DATA IN THIS EXERCISE Block Start

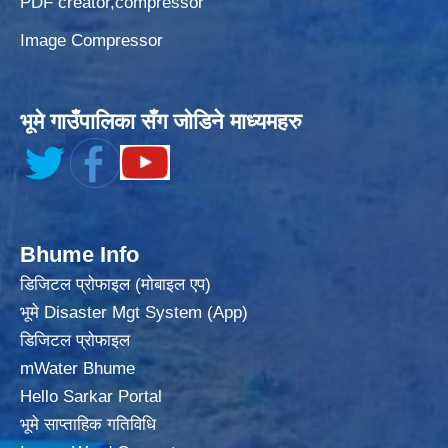
PDF creator,compressor
Image Compressor
भूमे गाउँपालिका सँग जोडिने माध्यमहरु
Bhume Info
डिजिटल प्रोफाइल (मोबाइल एप)
भूमे Disaster Mgt System (App)
डिजिटल प्रोफाइल
mWater Bhume
Hello Sarkar Portal
भूमे साप्ताहिक गतिविधि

DATA IN THIS EXERCISE Block End

PROMPT -
Your answer must be the line containing "Image Compressor" through the last line above, copied exactly, with nothing added.

RESULT OF THIS EXERCISE -
Image Compressor
भूमे गाउँपालिका सँग जोडिने माध्यमहरु
Bhume Info
डिजिटल प्रोफाइल (मोबाइल एप)
भूमे Disaster Mgt System (App)
डिजिटल प्रोफाइल
mWater Bhume
Hello Sarkar Portal
भूमे साप्ताहिक गतिविधि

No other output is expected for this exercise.